Although the use of less invasive ventilation strategies after birth have increased substantially, oxygen dependence at 36 weeks has not significantly declined, with no improvement in lung function in later childhood, according to a recent study in The New England Journal of Medicine.

“Assisted ventilation has changed substantially since the 1970s, when ventilation delivered through an endotracheal tube predominated,” Lex W. Doyle, MD, from the department of neonatal services at the Royal Women’s Hospital, and colleagues wrote. “Although assisted ventilation has become less invasive during the past 25 years, it is unclear whether assisted ventilation has been associated with improvements in short-term or long-term respiratory function.”

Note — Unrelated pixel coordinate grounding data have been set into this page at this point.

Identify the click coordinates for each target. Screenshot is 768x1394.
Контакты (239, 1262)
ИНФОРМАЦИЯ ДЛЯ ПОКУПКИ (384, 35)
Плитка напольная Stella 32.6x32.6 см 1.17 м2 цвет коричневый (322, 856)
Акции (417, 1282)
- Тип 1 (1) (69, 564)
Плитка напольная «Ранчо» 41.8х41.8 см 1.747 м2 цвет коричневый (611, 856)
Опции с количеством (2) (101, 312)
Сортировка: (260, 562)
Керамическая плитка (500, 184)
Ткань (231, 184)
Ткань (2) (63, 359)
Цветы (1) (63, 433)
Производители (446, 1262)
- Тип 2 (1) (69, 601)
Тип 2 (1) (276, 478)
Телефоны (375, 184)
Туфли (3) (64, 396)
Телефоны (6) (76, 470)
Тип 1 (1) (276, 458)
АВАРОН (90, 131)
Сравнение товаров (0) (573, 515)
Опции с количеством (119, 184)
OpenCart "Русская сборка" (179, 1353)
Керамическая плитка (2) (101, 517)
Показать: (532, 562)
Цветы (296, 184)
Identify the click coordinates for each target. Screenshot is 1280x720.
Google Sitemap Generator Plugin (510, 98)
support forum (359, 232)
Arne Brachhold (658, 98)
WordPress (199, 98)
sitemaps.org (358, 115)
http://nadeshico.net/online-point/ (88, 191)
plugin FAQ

To assess whether the use of assisted ventilation and oxygen therapy in neonates, as well as lung function at 8 years for extremely premature infants, had changed over time, the researchers conducted a longitudinal follow-up study of those born at gestational age of 36 weeks or less in Victoria, Australia. All extremely premature infants were born in 1991 and 1992 (n = 225), 1997 (n = 151) or 2005 (n = 170).

Data on duration of assisted ventilation, as well as type of ventilation, duration of oxygen therapy, and oxygen requirements at 36 weeks’ gestational age, were collected prospectively. At 8 years, the children’s expiratory airflow was measured, and age, height, ethnic group and sex were examined for z scores.

Over time, the length of time in which assisted ventilation was used rose, with a substantial increase observed in the use of less invasive measures, including nasal continuous positive airway pressure. Despite this increase, oxygen therapy and oxygen dependence rates at 36 weeks’ gestational age rose.

Additionally, in 2005, airflows measured at 8 years were significantly worse than those previously observed. The researchers note that the mean difference in z scores for the ration of forced expiratory volume in 1 second to forced vital capacity was 0.75 (95% CI, 1.07 to 0.44; P < .001) between scores in 1991-1992 and 2005. When comparing 2005 and 1997, the average difference was 0.53 (95% CI, 0.86 to 0.19; P =.002).

“We speculate that prolonged periods of oximetry may be partly responsible for the increasing rate of oxygen dependence observed in 2005 and that this trend may translate into worse lung function when children reach the age at which they will attend school,” Doyle and colleagues wrote. by Katherine Bortz

Disclosure: The researchers provide no relevant financial disclosures.